Databases 13 min read

Database Disaster Recovery Technologies for the Financial Sector

This article examines financial sector database disaster recovery, defining disaster recovery and backup, analyzing current practices and requirements, reviewing market trends, and detailing various distributed database disaster‑recovery architectures such as single‑center, intra‑city active‑active, and multi‑site three‑center solutions.

Architects' Tech Alliance
Architects' Tech Alliance
Architects' Tech Alliance
Database Disaster Recovery Technologies for the Financial Sector

Databases are core to information systems, and financial institutions rely heavily on disaster‑recovery (DR) and backup solutions to ensure business continuity.
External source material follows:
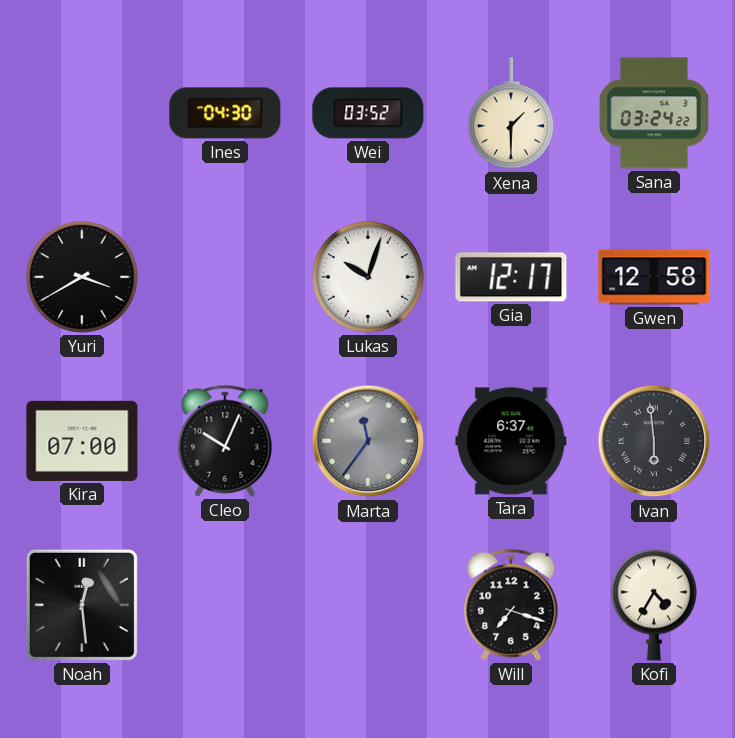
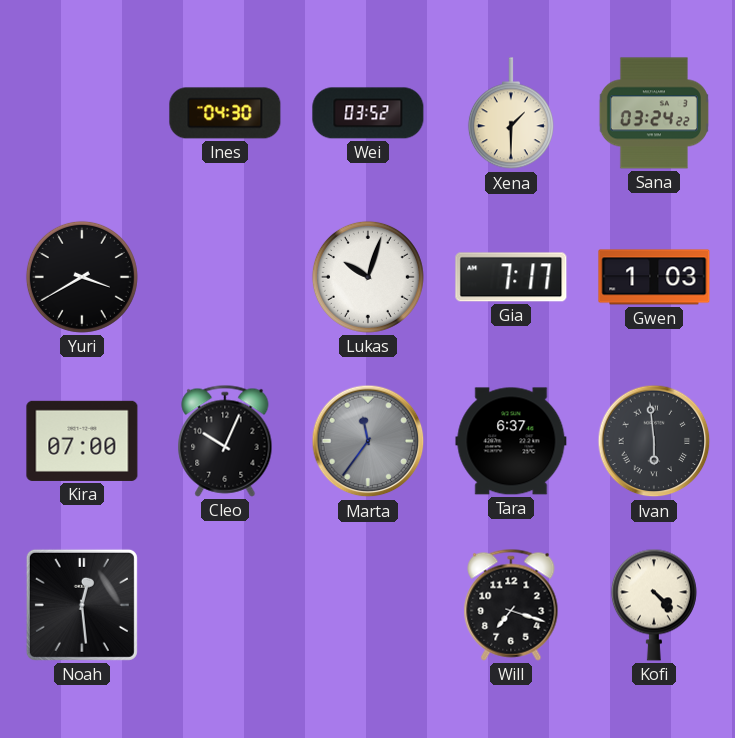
Gia: 12:17 -> 7:17
Gwen: 12:58 -> 1:03
Kofi: 4:35 -> 4:23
With the growing diversity of database workloads and the shift to cloud environments, DR strategies in finance have evolved. This article focuses on the technical aspects of database DR in the financial sector, covering definitions, classifications, current practices, market conditions, and mainstream DR architectures.

1. DR and Backup Overview Disaster recovery (DR) refers to systematic, pre‑planned measures that keep an information system operational during a disaster, while backup is the process of copying data to prevent loss. DR ensures continuity; backup provides a restore point.
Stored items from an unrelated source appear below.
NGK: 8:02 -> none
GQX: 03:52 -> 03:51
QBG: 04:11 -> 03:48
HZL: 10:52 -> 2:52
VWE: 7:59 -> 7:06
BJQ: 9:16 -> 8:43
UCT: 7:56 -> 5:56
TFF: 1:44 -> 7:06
2. History and Definitions DR originated in the 1970s in the United States; the first DR center was built by SunGard in 1979. Over time, DR evolved from simple data and system backups to comprehensive disaster‑recovery planning (DRP) that includes business‑level recovery objectives such as RTO and RPO.

3. DR Classification DR can be classified by distance (local vs. remote) and by protection level (data‑level, application‑level, business‑level).
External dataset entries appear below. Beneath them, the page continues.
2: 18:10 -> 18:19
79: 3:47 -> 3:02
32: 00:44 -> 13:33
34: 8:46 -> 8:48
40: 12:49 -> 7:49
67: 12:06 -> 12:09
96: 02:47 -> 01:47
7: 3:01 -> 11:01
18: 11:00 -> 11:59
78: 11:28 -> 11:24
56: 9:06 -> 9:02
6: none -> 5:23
4. Backup Classification Backups are categorized by data volume (full, incremental, differential), frequency (scheduled vs. real‑time), and granularity (byte‑level, block‑level, file‑level).

5. Difference Between DR and Backup Backup is the foundation of DR; DR replicates production changes to a standby site, which may be synchronous or asynchronous, but cannot replace a proper backup strategy.

6. DR Metrics Reliability of a DR solution is measured by Recovery Time Objective (RTO) and Recovery Point Objective (RPO).

Financial Institution DR Status and Requirements Banks, securities firms, and other financial entities demand zero data loss and high availability, employing architectures such as two‑site three‑center, active‑passive, or active‑active setups, with technologies like dense‑wavelength division multiplexing (DWDM) for real‑time data sync.

Key requirements include massive data backup, real‑time replication, cross‑platform migration, high‑availability of primary‑secondary applications, intelligent operation and maintenance, and automated large‑scale DR validation.

Market and Trend Overview The Chinese DR market grew from ¥4.98 billion in 2010 to nearly ¥18 billion in 2018, projected to exceed ¥30 billion by 2022. Gartner predicts that by 2021, 50 % of enterprises will manage long‑term data with backup rather than archiving.

DR technologies are expanding from local storage replication to multi‑site, cloud‑based solutions, covering host, OS, database, file, and network replication, as well as data‑masking, big‑data management, and read/write separation.

Distributed Database DR Architectures

(1) Single‑Center DR – Deploys multiple instances across availability zones within a single data center for high availability, but cannot survive a site‑wide disaster.

(2) Intra‑City Active‑Passive (Mutual Backup) – Mirrors the production environment in a standby city‑level site; the standby remains idle until a disaster triggers a switchover.

(3) Intra‑City Active‑Active (Dual‑Active) – Both production and standby sites serve live traffic simultaneously, providing load balancing and automatic failover with strong data consistency.

(4) Two‑Site Three‑Center – Adds a remote third center to the active‑active or active‑passive setup, offering protection against regional catastrophes; typically uses asynchronous replication.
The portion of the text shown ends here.